Não é por acaso que o “senso comum” e o “bom senso” ocupam cada vez mais espaço político, exatamente na mesma altura em que a “pós-verdade” corrói as ideias de estabilidade e segurança, os debates informados são substituídos por análises às perceções e a dependência tecnológica que sustenta uma economia de exploração nos absorve a atenção e nos destrói o sentido crítico.
Há uma espécie de tempestade perfeita, criada pelo novo mundo dos algoritmos, da inteligência artificial e de uma indústria da atenção que nos deixa permanentemente exaustos e descrentes. Navegar num mundo de deepfakes e redes sociais é um pouco como andar por uma sala de espelhos da Feira Popular. Há uma ausência de referências, imagens desfocadas e realidades enganosas que tornam difícil a formação das opiniões que moldam as nossas ações no mundo. Andamos cegos, num mundo que nos parece enganador e nos faz desconfiar de tudo.
E é exatamente por isso que o “senso comum” se tornou num enunciado político apelativo e o “bom senso” numa fórmula capaz de impor uma opinião sem contraditório ou justificação.
O que é importante entender é que não chegámos aqui por acaso. Donald Trump e a onda de ultradireita que atravessa o mundo têm o espaço que o sistema económico e tecnológico tornaram possível.
Não há uma ilustração melhor da conquista desse espaço do que a imagem da tomada de posse de Donald Trump com Elon Musk, Jeff Bezos, Mark Zuckerberg, Sundar Pichai da Google, Tim Cook da Apple e Shou Zi Chew do Tik Tok. Juntos, estes homens não só dominam milhares de biliões de dólares, como estão infiltrados no mais íntimo de nós. Têm acesso a todas as nossas fotografias, aos nossos gostos e preferências, às mensagens que trocamos, às pessoas com quem nos damos, àquilo com que sonhamos e aos sítios por onde andamos. O seu poder é esmagador e está já muito para lá do económico. É também um poder simbólico.

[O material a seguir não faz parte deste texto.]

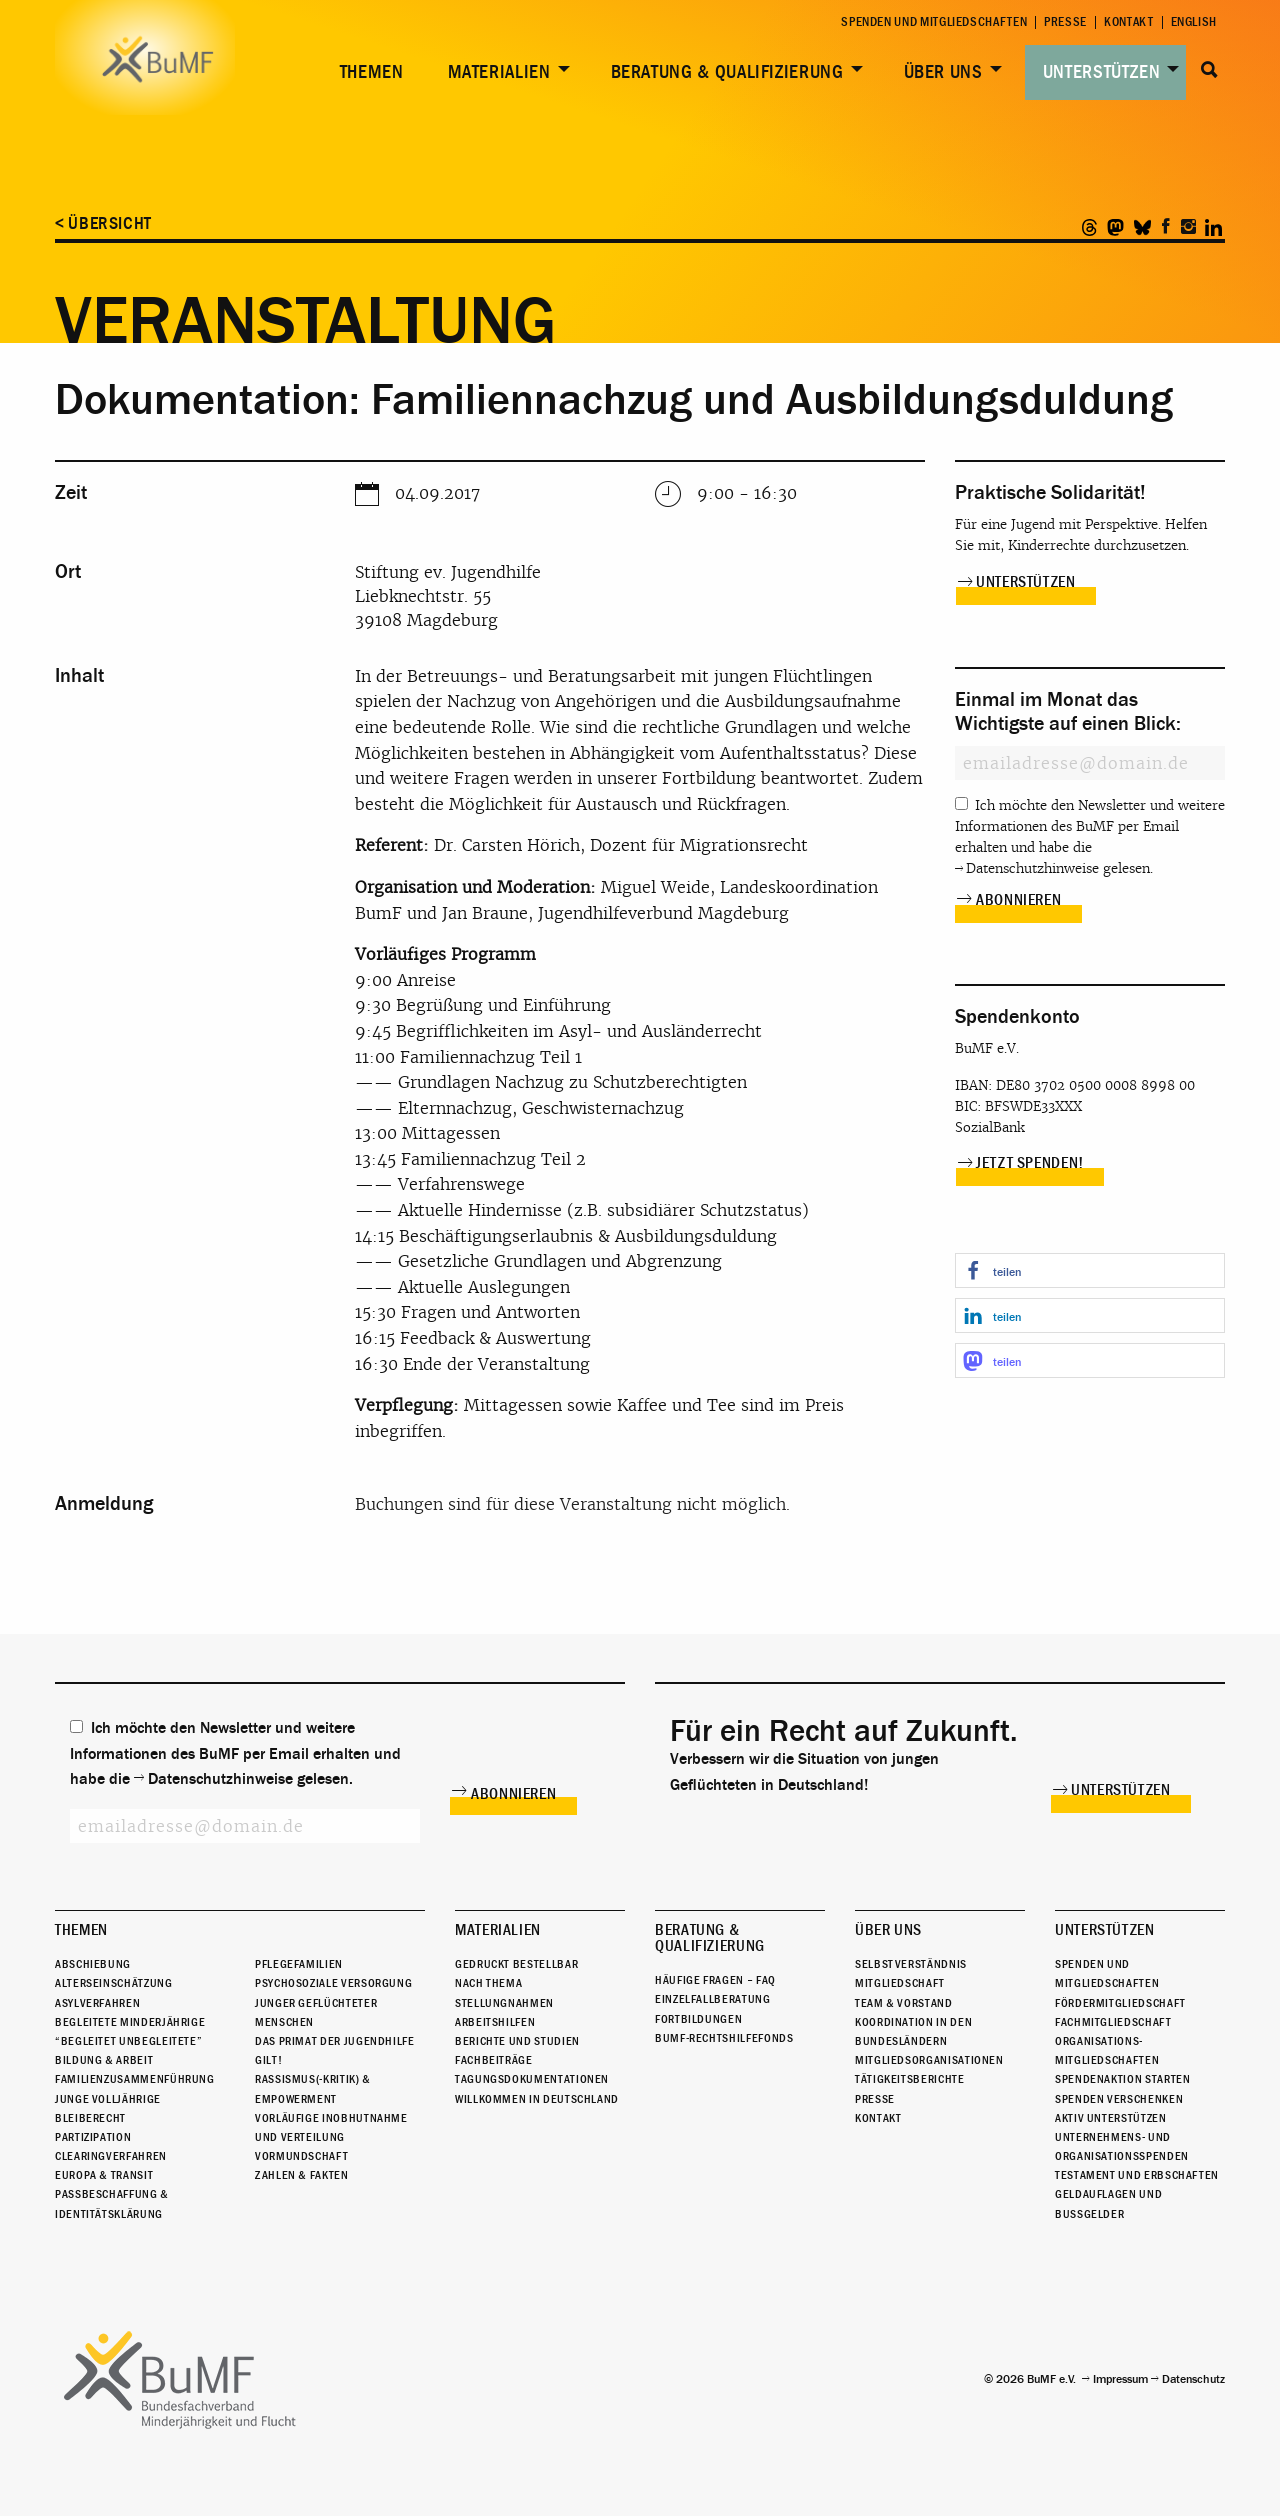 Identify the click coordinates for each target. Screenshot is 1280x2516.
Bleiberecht (90, 2118)
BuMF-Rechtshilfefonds (724, 2038)
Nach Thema (488, 1983)
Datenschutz (1193, 2379)
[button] (1090, 1270)
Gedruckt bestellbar (516, 1964)
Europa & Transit (104, 2175)
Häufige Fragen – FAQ (715, 1980)
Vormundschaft (301, 2156)
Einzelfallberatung (713, 1999)
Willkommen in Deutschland (537, 2099)
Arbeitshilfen (495, 2022)
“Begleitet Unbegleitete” (128, 2041)
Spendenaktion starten (1122, 2079)
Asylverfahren (97, 2003)
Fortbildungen (698, 2019)
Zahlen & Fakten (302, 2175)
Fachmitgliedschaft (1113, 2022)
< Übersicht (103, 223)
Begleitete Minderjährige (130, 2022)
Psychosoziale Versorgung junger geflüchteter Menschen (333, 2002)
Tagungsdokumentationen (532, 2079)
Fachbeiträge (494, 2060)
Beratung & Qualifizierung (727, 72)
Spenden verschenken (1119, 2099)
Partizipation (93, 2137)
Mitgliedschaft (900, 1983)
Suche (1209, 70)
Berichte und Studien (517, 2041)
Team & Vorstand (904, 2003)
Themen (372, 72)
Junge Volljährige (108, 2099)
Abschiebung (93, 1964)
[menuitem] (368, 72)
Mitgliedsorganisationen (929, 2060)
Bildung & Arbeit (104, 2060)
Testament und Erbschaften (1137, 2175)
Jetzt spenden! (1030, 1163)
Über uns (943, 72)
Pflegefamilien (299, 1964)
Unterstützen (1102, 72)
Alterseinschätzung (114, 1983)
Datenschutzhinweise (1032, 868)
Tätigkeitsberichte (910, 2079)
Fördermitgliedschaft (1120, 2003)
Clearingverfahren (111, 2156)
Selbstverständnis (911, 1964)
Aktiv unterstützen (1111, 2118)
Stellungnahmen (504, 2003)
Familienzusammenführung (135, 2079)
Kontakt (1128, 22)
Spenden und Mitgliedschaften (934, 22)
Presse (1065, 22)
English (1194, 22)
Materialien (499, 72)
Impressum (1120, 2379) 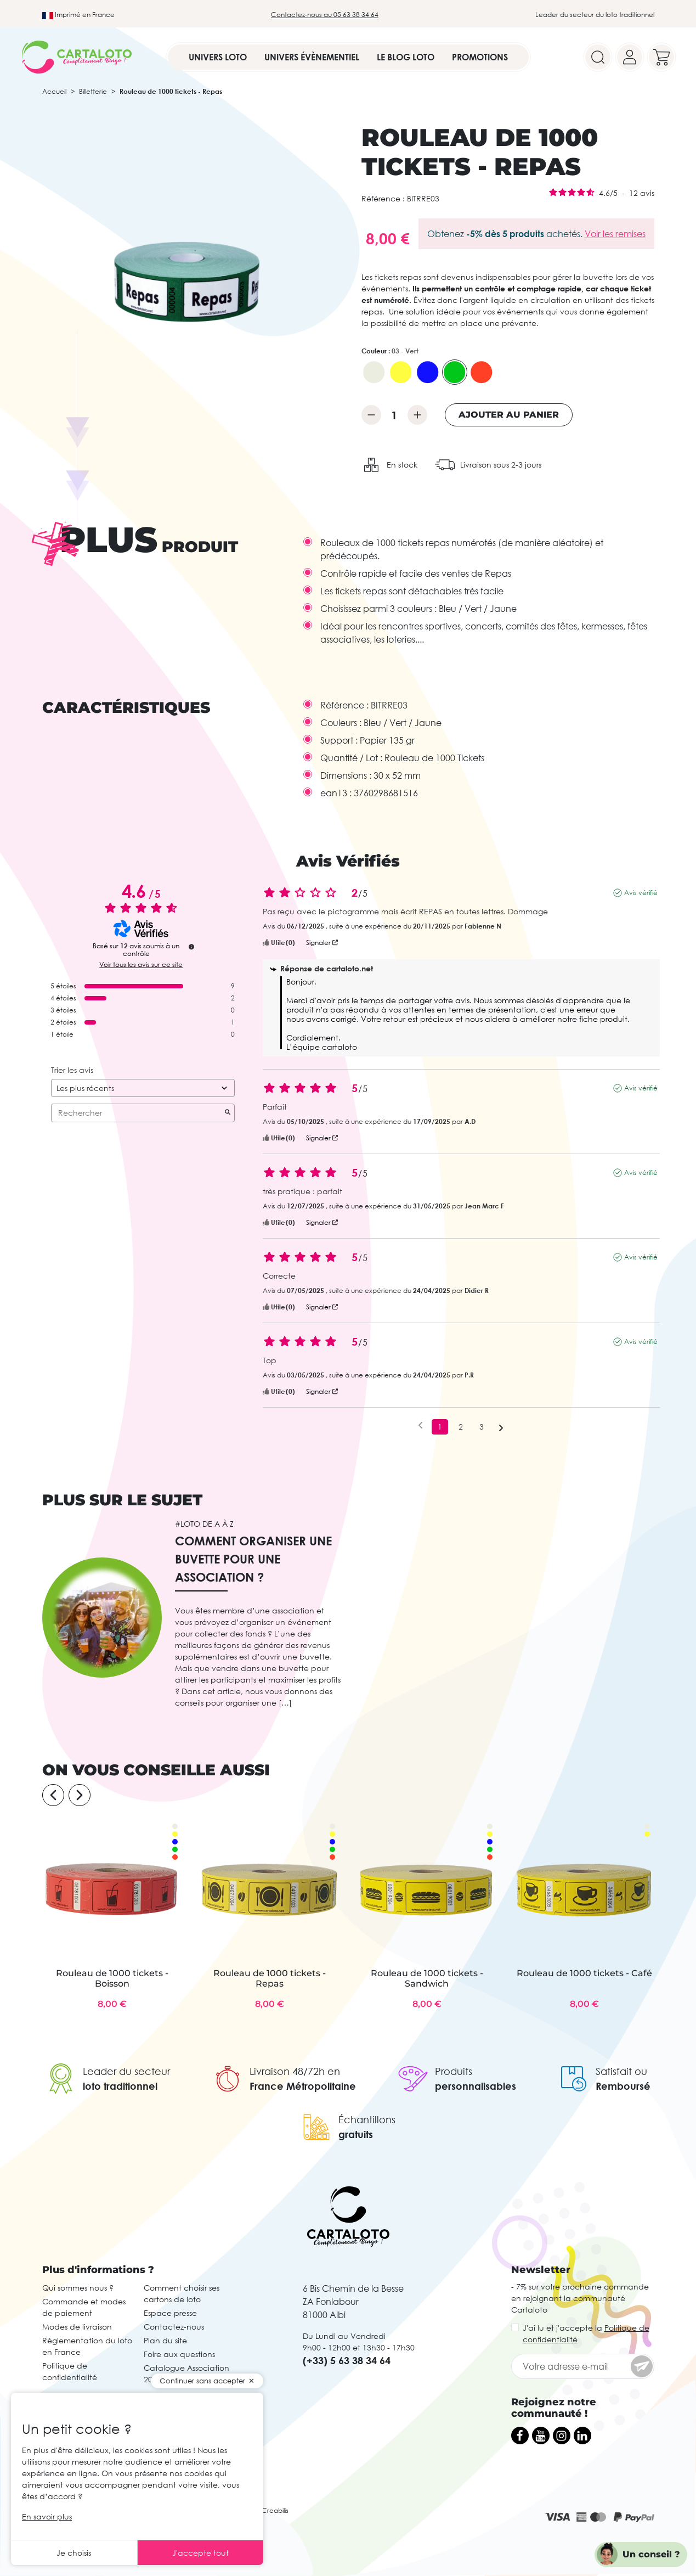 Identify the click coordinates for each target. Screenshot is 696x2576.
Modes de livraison (77, 2326)
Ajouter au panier (509, 414)
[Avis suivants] (501, 1427)
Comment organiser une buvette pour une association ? (253, 1558)
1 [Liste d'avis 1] (440, 1426)
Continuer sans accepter (202, 2380)
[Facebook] (520, 2435)
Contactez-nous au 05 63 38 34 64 (324, 14)
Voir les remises (615, 233)
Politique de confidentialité (69, 2371)
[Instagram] (561, 2435)
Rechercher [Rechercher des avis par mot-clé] (137, 1113)
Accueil (54, 91)
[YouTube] (541, 2435)
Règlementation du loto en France (87, 2346)
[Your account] (629, 57)
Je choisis (73, 2552)
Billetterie (93, 91)
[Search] (597, 57)
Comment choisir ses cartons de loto (181, 2293)
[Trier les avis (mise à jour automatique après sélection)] (143, 1088)
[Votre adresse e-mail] (582, 2366)
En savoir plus (47, 2516)
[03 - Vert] (454, 372)
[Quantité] (394, 415)
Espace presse (170, 2313)
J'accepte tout (200, 2552)
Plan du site (165, 2340)
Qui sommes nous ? (78, 2287)
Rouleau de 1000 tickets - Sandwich (427, 1978)
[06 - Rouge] (481, 372)
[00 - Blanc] (374, 372)
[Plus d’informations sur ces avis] (191, 946)
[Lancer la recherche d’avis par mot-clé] (227, 1112)
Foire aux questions (179, 2354)
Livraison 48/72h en (295, 2071)
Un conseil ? (651, 2554)
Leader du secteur (126, 2071)
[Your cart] (661, 57)
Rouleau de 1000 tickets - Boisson (112, 1978)
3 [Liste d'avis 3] (481, 1426)
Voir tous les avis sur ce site (141, 965)
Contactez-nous (174, 2326)
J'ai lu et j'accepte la (586, 2333)
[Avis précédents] (420, 1426)
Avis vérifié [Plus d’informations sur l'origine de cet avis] (641, 892)
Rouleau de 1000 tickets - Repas (269, 1978)
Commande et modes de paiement (84, 2307)
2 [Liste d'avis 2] (461, 1426)
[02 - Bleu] (427, 372)
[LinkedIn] (582, 2435)
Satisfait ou (621, 2071)
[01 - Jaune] (401, 372)
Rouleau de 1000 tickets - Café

Não só estes homens sabem tudo sobre nós, como detêm o poder de determinar o que sabemos. Com um simples gesto seu mudam os nomes dos mapas, mostram vídeos realistas feitos para nos enganar, enterram nos confins do algoritmo todas as ideias que não lhes interessam e tornam comuns – até serem as mais aceitáveis pela repetição – as ideias que melhor os servem. Nunca tão poucos homens tiveram tanto poder sobre toda a Humanidade e de uma forma tão global, implacável e incontestada.
A sua força está em fazer parecer magia as ferramentas que usam, embasbacando-nos com a inteligência artificial. Em se tornarem heróis, endeusados por uma ideia de mérito que escraviza os que os querem imitar, iludidos com a ideia de que lá poderão chegar. Em terem sabido infiltrar-se de tal maneira nos nossos estilos de vida que nos parece impensável viver sem as ferramentas que usam para nos dominarem.
Nada disto tem de ser um beco sem saída. Mesmo perante gigantes, há sempre formas de resistência. A questão é que eles perceberam que o sentido crítico é o seu maior inimigo e é por isso que estão a usar todos os seus recursos para o destruir. Ter consciência disso será já uma forma de resistir. Evitar cair nas armadilhas do “senso comum” e do “bom senso” também.